The Big Bang theory was first conceived nearly a century ago. For many people, it seems to explain how the universe came to be. For cosmologists, however, it opens up many more questions. Neil Swidey of the Boston Globe writes, "The Big Bang theory offers an explanation for how the early universe expanded and cooled and how matter congealed, from a primordial soup into stars, planets, and galaxies. What it describes, then, is the aftermath of the Bang. But it is effectively silent on why or how that first massive expansion happened or where all the original matter came from."
MIT professor Alan Guth has spent the past three decades hypothesizing about "what banged, why it banged, [and] what happened before it banged". As a postdoctoral student, Guth developed the inflation theory, the "exponential expansion of the universe within its first fraction of a second", which provided a solution to several major problems with the big bang theory - the monopole problem, the flatness problem and the horizon problem. Swidey explains the theory in everyday-English:
At extremely high energies, there are forms of matter that upend everything we learned about gravity in high school. Rather than being the ultimate force of attraction that Newton and his falling apple taught us, gravity in this case is an incredibly potent force of repulsion. And that repulsive gravity was the fuel that powered the Big Bang.
The universe is roughly 13.8 billion years old, and it began from a patch of material packed with this repulsive gravity. The patch was... one 100-billionth the size of a single proton. But the repulsive gravity was like a magic wand, doubling the patch in size every tenth of a trillionth of a trillionth of a trillionth of a second. And it waved its doubling power over the patch about 100 times in a row, until it got to the size of that marble. All that happened within a hundredth of a billionth of a trillionth of a trillionth of a second.

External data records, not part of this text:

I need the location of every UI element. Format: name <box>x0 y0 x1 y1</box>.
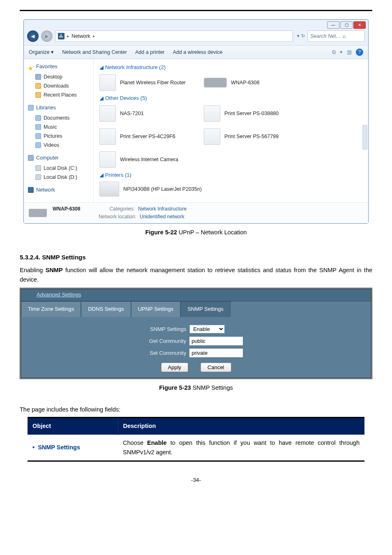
search-icon: ⌕ <box>343 32 346 40</box>
sidebar-downloads[interactable]: Downloads <box>28 81 91 90</box>
preview-pane-icon[interactable]: ▥ <box>347 48 352 56</box>
nav-back-button[interactable]: ◄ <box>27 30 39 42</box>
view-dropdown-icon[interactable]: ▾ <box>340 48 343 56</box>
win7-explorer-window: — ▢ ✕ ◄ ► 🖧 ▸ Network ▸ ▾ ↻ Search Net..… <box>23 19 369 224</box>
device-ps-038880[interactable]: Print Server PS-038880 <box>204 105 298 122</box>
tab-ddns[interactable]: DDNS Settings <box>81 301 131 317</box>
nav-sidebar: ★Favorites Desktop Downloads Recent Plac… <box>24 59 94 202</box>
tabs-bar: Time Zone Settings DDNS Settings UPNP Se… <box>21 301 371 317</box>
folder-icon <box>35 92 41 98</box>
breadcrumb-chevron-icon: ▸ <box>67 33 69 39</box>
device-hp-laserjet[interactable]: NPI3430B8 (HP LaserJet P2035n) <box>99 182 202 197</box>
categories-label: Categories: <box>90 205 135 213</box>
figure-2-label: Figure 5-23 <box>159 384 191 391</box>
sidebar-network[interactable]: Network <box>28 186 91 194</box>
network-icon <box>28 187 34 193</box>
search-input[interactable]: Search Net... ⌕ <box>307 30 365 42</box>
sidebar-documents[interactable]: Documents <box>28 113 91 123</box>
toolbar: Organize ▾ Network and Sharing Center Ad… <box>24 45 368 59</box>
body-paragraph: Enabling SNMP function will allow the ne… <box>20 266 372 284</box>
router-icon <box>99 74 116 91</box>
pictures-icon <box>35 133 41 139</box>
device-wireless-camera[interactable]: Wireless Internet Camera <box>99 151 194 168</box>
libraries-icon <box>28 105 34 111</box>
nav-forward-button[interactable]: ► <box>41 30 53 42</box>
organize-menu[interactable]: Organize ▾ <box>29 48 54 56</box>
group-other-devices: Other Devices (5) <box>105 95 147 101</box>
details-pane: WNAP-6308 Categories:Network Infrastruct… <box>24 202 368 223</box>
group-infrastructure: Network Infrastructure (2) <box>105 64 166 70</box>
disk-icon <box>35 174 41 180</box>
set-community-input[interactable] <box>189 349 243 357</box>
device-fiber-router[interactable]: Planet Wireless Fiber Router <box>99 74 194 91</box>
device-ps-4c29f6[interactable]: Print Server PS-4C29F6 <box>99 128 194 145</box>
network-icon: 🖧 <box>58 33 65 39</box>
scrollbar-handle[interactable] <box>362 125 367 150</box>
figure-1-title: UPnP – Network Location <box>177 229 247 236</box>
folder-icon <box>35 83 41 89</box>
sidebar-music[interactable]: Music <box>28 123 91 132</box>
desktop-icon <box>35 74 41 80</box>
address-bar[interactable]: 🖧 ▸ Network ▸ <box>55 30 293 42</box>
collapse-icon[interactable]: ◢ <box>99 172 104 178</box>
breadcrumb-text: Network <box>71 32 90 40</box>
tab-time-zone[interactable]: Time Zone Settings <box>21 301 81 317</box>
device-icon <box>99 151 116 168</box>
sidebar-favorites[interactable]: ★Favorites <box>28 62 91 71</box>
sidebar-disk-d[interactable]: Local Disk (D:) <box>28 173 91 182</box>
sidebar-recent-places[interactable]: Recent Places <box>28 90 91 99</box>
fields-intro: The page includes the following fields: <box>20 405 372 414</box>
disk-icon <box>35 165 41 171</box>
sidebar-pictures[interactable]: Pictures <box>28 132 91 141</box>
router-icon <box>204 78 227 88</box>
page-number: -34- <box>20 476 372 485</box>
get-community-input[interactable] <box>189 337 243 345</box>
help-icon[interactable]: ? <box>356 49 363 56</box>
figure-2-title: SNMP Settings <box>191 384 233 391</box>
add-printer-link[interactable]: Add a printer <box>135 48 165 56</box>
address-dropdown-icon[interactable]: ▾ <box>297 32 300 40</box>
apply-button[interactable]: Apply <box>161 363 189 372</box>
window-close-button[interactable]: ✕ <box>353 21 366 29</box>
description-snmp-settings: Choose Enable to open this function if y… <box>118 435 364 461</box>
sidebar-libraries[interactable]: Libraries <box>28 104 91 112</box>
tab-upnp[interactable]: UPNP Settings <box>131 301 180 317</box>
device-nas-7201[interactable]: NAS-7201 <box>99 105 194 122</box>
refresh-icon[interactable]: ↻ <box>301 32 305 40</box>
snmp-settings-select[interactable]: Enable <box>189 325 225 333</box>
group-printers: Printers (1) <box>105 172 131 178</box>
videos-icon <box>35 142 41 148</box>
advanced-settings-breadcrumb[interactable]: Advanced Settings <box>37 291 81 298</box>
sidebar-desktop[interactable]: Desktop <box>28 72 91 81</box>
col-object-header: Object <box>28 418 118 435</box>
documents-icon <box>35 115 41 121</box>
network-sharing-center-link[interactable]: Network and Sharing Center <box>62 48 127 56</box>
tab-snmp[interactable]: SNMP Settings <box>180 301 231 317</box>
device-icon <box>99 128 116 145</box>
sidebar-disk-c[interactable]: Local Disk (C:) <box>28 164 91 173</box>
set-community-label: Set Community <box>149 348 186 358</box>
computer-icon <box>28 155 34 161</box>
snmp-settings-label: SNMP Settings <box>149 324 186 334</box>
object-snmp-settings: • SNMP Settings <box>28 435 118 461</box>
sidebar-computer[interactable]: Computer <box>28 154 91 162</box>
categories-value: Network Infrastructure <box>138 205 187 213</box>
add-wireless-device-link[interactable]: Add a wireless device <box>173 48 223 56</box>
content-pane: ◢ Network Infrastructure (2) Planet Wire… <box>94 59 368 202</box>
window-maximize-button[interactable]: ▢ <box>340 21 353 29</box>
search-placeholder: Search Net... <box>310 32 340 40</box>
device-icon <box>99 105 116 122</box>
collapse-icon[interactable]: ◢ <box>99 95 104 101</box>
cancel-button[interactable]: Cancel <box>201 363 231 372</box>
printer-icon <box>99 182 119 197</box>
collapse-icon[interactable]: ◢ <box>99 64 104 70</box>
selected-device-name: WNAP-6308 <box>53 205 80 213</box>
sidebar-videos[interactable]: Videos <box>28 141 91 150</box>
device-ps-567799[interactable]: Print Server PS-567799 <box>204 128 298 145</box>
device-wnap-6308[interactable]: WNAP-6308 <box>204 74 298 91</box>
snmp-settings-panel: Advanced Settings Time Zone Settings DDN… <box>20 288 372 379</box>
window-minimize-button[interactable]: — <box>327 21 339 29</box>
star-icon: ★ <box>28 64 34 69</box>
get-community-label: Get Community <box>149 336 186 346</box>
view-mode-icon[interactable]: ⧉ <box>332 48 336 56</box>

As a point of comparison, the smallest fraction of time that the average human can detect is about one-tenth of a second.

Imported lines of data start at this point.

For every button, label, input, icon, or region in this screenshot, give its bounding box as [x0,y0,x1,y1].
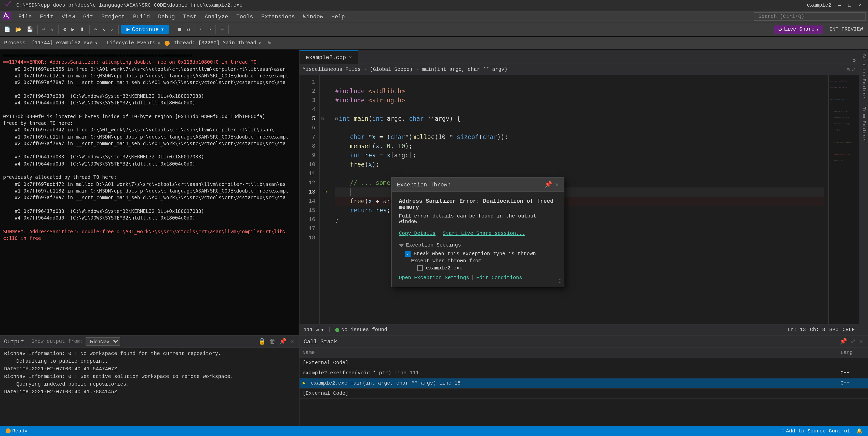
git-source-control[interactable]: ⊕ Add to Source Control [780,428,852,434]
edit-conditions-link[interactable]: Edit Conditions [476,275,522,281]
menu-tools[interactable]: Tools [232,12,257,21]
gutter-space [320,215,331,224]
process-selector[interactable]: Process: [11744] example2.exe ▾ [4,40,98,46]
team-explorer-icon[interactable]: Team Explorer [860,105,867,145]
breadcrumb-files[interactable]: Miscellaneous Files [303,67,361,72]
menu-debug[interactable]: Debug [154,12,179,21]
menu-test[interactable]: Test [179,12,201,21]
new-file-button[interactable]: 📄 [2,24,12,35]
live-share-button[interactable]: ⟳ Live Share ▾ [774,25,823,33]
menu-help[interactable]: Help [327,12,349,21]
copy-details-link[interactable]: Copy Details [399,231,436,236]
continue-button[interactable]: ▶ Continue ▾ [121,25,169,34]
break-exception-checkbox[interactable] [405,251,410,257]
dialog-header: Exception Thrown 📌 ✕ [392,178,564,192]
lifecycle-selector[interactable]: Lifecycle Events ▾ [106,40,160,46]
open-settings-link[interactable]: Open Exception Settings [399,275,469,281]
code-line-1 [335,77,824,87]
toolbar-nav-fwd[interactable]: → [206,24,213,35]
toolbar-btn-4[interactable]: ⏸ [78,24,87,35]
status-ready[interactable]: Ready [4,428,29,434]
callstack-pin-icon[interactable]: 📌 [838,337,848,346]
toolbar-btn-3[interactable]: ▶ [69,24,76,35]
dialog-pin-button[interactable]: 📌 [545,181,552,188]
notification-icon[interactable]: 🔔 [855,428,864,434]
toolbar-nav-back[interactable]: ← [198,24,205,35]
output-pin-icon[interactable]: 📌 [278,337,288,346]
breadcrumb-scope[interactable]: (Global Scope) [370,67,413,72]
fold-icon[interactable]: ⊟ [321,116,324,122]
callstack-table: Name Lang [External Code] example2.exe!f… [300,348,868,399]
editor-area: example2.cpp ✕ ⚙ Miscellaneous Files › (… [300,50,859,335]
editor-tab-example2[interactable]: example2.cpp ✕ [300,51,358,64]
terminal-line: ========================================… [3,52,296,59]
step-over-button[interactable]: ↷ [92,24,99,35]
menu-file[interactable]: File [14,12,36,21]
menu-project[interactable]: Project [97,12,129,21]
save-button[interactable]: 💾 [25,24,35,35]
toolbar-restart-btn[interactable]: ↺ [185,24,192,35]
attach-button[interactable]: ⚙ [61,24,68,35]
gutter-space [320,206,331,215]
toolbar-debug-btn[interactable]: ⏹ [175,24,184,35]
step-into-button[interactable]: ↘ [100,24,107,35]
close-button[interactable]: ✕ [856,1,864,9]
thread-dropdown-icon: ▾ [258,40,261,46]
menu-analyze[interactable]: Analyze [200,12,232,21]
expand-arrow[interactable] [399,244,404,247]
undo-button[interactable]: ↩ [40,24,48,35]
step-out-button[interactable]: ↗ [108,24,116,35]
expand-editor-icon[interactable]: ⤢ [852,66,856,72]
status-right-items: ⊕ Add to Source Control 🔔 [780,428,864,434]
inline-fold-icon[interactable]: ⊟ [335,114,338,123]
lifecycle-dropdown-icon: ▾ [157,40,160,46]
thread-selector[interactable]: Thread: [32260] Main Thread ▾ [174,40,261,46]
callstack-row[interactable]: [External Code] [300,358,868,368]
menu-git[interactable]: Git [79,12,97,21]
minimize-button[interactable]: — [835,1,843,9]
search-input[interactable]: Search (Ctrl+Q) [754,12,866,21]
output-line: RichNav Information: 0 : Set active solu… [4,373,295,380]
callstack-row-active[interactable]: ▶ example2.exe!main(int argc, char ** ar… [300,378,868,388]
line-num: 15 [300,206,315,215]
open-file-button[interactable]: 📂 [13,24,24,35]
line-num: 12 [300,178,315,187]
output-close-icon[interactable]: ✕ [289,337,295,346]
settings-icon[interactable]: ⚙ [849,57,859,64]
menu-extensions[interactable]: Extensions [257,12,299,21]
menu-build[interactable]: Build [129,12,154,21]
dialog-resize-handle[interactable]: ⠿ [558,279,562,285]
output-line: RichNav Information: 0 : No workspace fo… [4,350,295,357]
output-scroll-lock-icon[interactable]: 🔒 [257,337,267,346]
tab-close-button[interactable]: ✕ [349,55,352,60]
output-source-dropdown[interactable]: RichNav [85,337,120,346]
maximize-button[interactable]: □ [845,1,854,9]
menu-view[interactable]: View [58,12,79,21]
solution-explorer-icon[interactable]: Solution Explorer [860,52,867,103]
continue-play-icon: ▶ [126,26,130,33]
output-clear-icon[interactable]: 🗑 [269,337,277,346]
callstack-header-row: Name Lang [300,348,868,358]
output-panel-header: Output Show output from: RichNav 🔒 🗑 📌 ✕ [0,336,299,348]
dialog-close-button[interactable]: ✕ [555,181,559,188]
callstack-expand-icon[interactable]: ⤢ [850,337,857,346]
terminal-line: #1 0x7ff697ab1216 in main C:\MSDN\cpp-do… [3,72,296,79]
menu-edit[interactable]: Edit [36,12,58,21]
spc-label: SPC [829,327,838,333]
terminal-line: SUMMARY: AddressSanitizer: double-free D… [3,228,296,235]
redo-button[interactable]: ↪ [49,24,56,35]
example2-checkbox[interactable] [417,266,423,271]
callstack-row[interactable]: [External Code] [300,388,868,399]
toolbar-thread-btn[interactable]: ≡ [219,24,226,35]
callstack-row[interactable]: example2.exe!free(void * ptr) Line 111 C… [300,368,868,378]
line-num: 7 [300,132,315,142]
code-line-11 [335,169,824,178]
zoom-level[interactable]: 111 % [304,327,319,333]
callstack-lang [837,388,868,399]
breadcrumb-function[interactable]: main(int argc, char ** argv) [422,67,507,72]
active-row-icon: ▶ [303,380,306,386]
menu-window[interactable]: Window [299,12,327,21]
callstack-close-icon[interactable]: ✕ [858,337,864,346]
live-share-link[interactable]: Start Live Share session... [443,231,525,236]
split-editor-icon[interactable]: ⊞ [847,66,850,72]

The ingredients of what would become our entire observable universe were packed inside that marble. While the density of ordinary material being put through that kind of exponential expansion would thin out to almost nothing, a quirk of this repulsive-gravity material allowed it to maintain a constant density as it kept growing. But at a certain point — while the universe was still a tiny fraction of a second old — inflation ended. That happened because the repulsive-gravity material was unstable, and, like a radioactive substance, it began to decay. As it decayed, it released energy that produced ordinary particles, which in turn formed the dense, hot “primordial soup.”
The theory turned Guth into a celebrity in the scientific world and landed him a professorship at MIT but at the time it proved impossible to collect observational evidence to support the theory.

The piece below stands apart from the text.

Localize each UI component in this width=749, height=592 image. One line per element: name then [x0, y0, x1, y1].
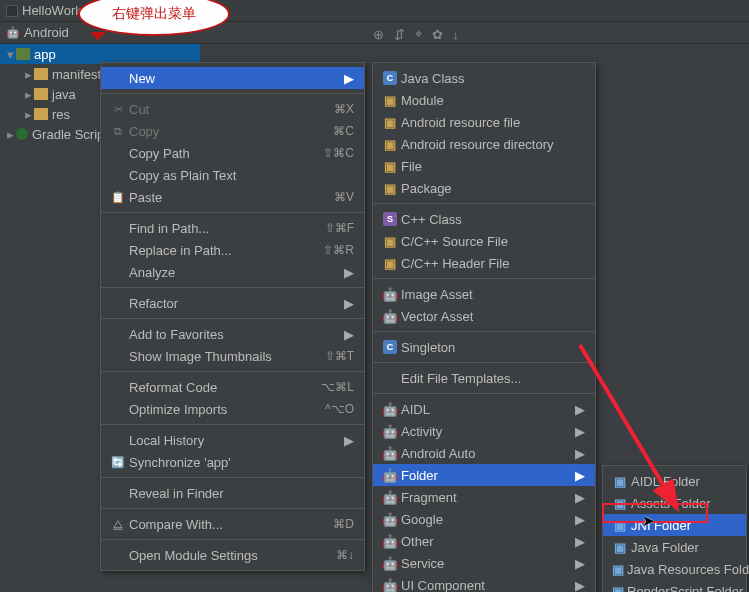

Until this past March when astrophysicist John Kovak and his multi-institution team were able to come up with "rock-solid" evidence to back Guth's theory. In 2006, NASA scientists produced a map of the early universe which suggested that Guth was on the right track, but Kovak's evidence seemingly solidifies the theory:
Kovak's team found the smoking gun for inflation: evidence of gravitational radiation, or more specifically, swirling patterns in the polarization of the cosmic microwave background. In the viewfinder of their telescope on the South Pole was light formed just 380,000 years after our universe banged onto the scene. And in that ancient light they detected gravitational radiation that is far older, having been emitted during the universe’s first fraction of a second of existence.
Guth's theory and Kovak's supporting observations strengthen the overall theory of the Big Bang and provide a clearer understanding of the birth of the universe. The full article can be read on The Boston Globe.
On a side note, the inflation theory is not Alan Guth's only achievement; he also won an award for the messiest office in Boston.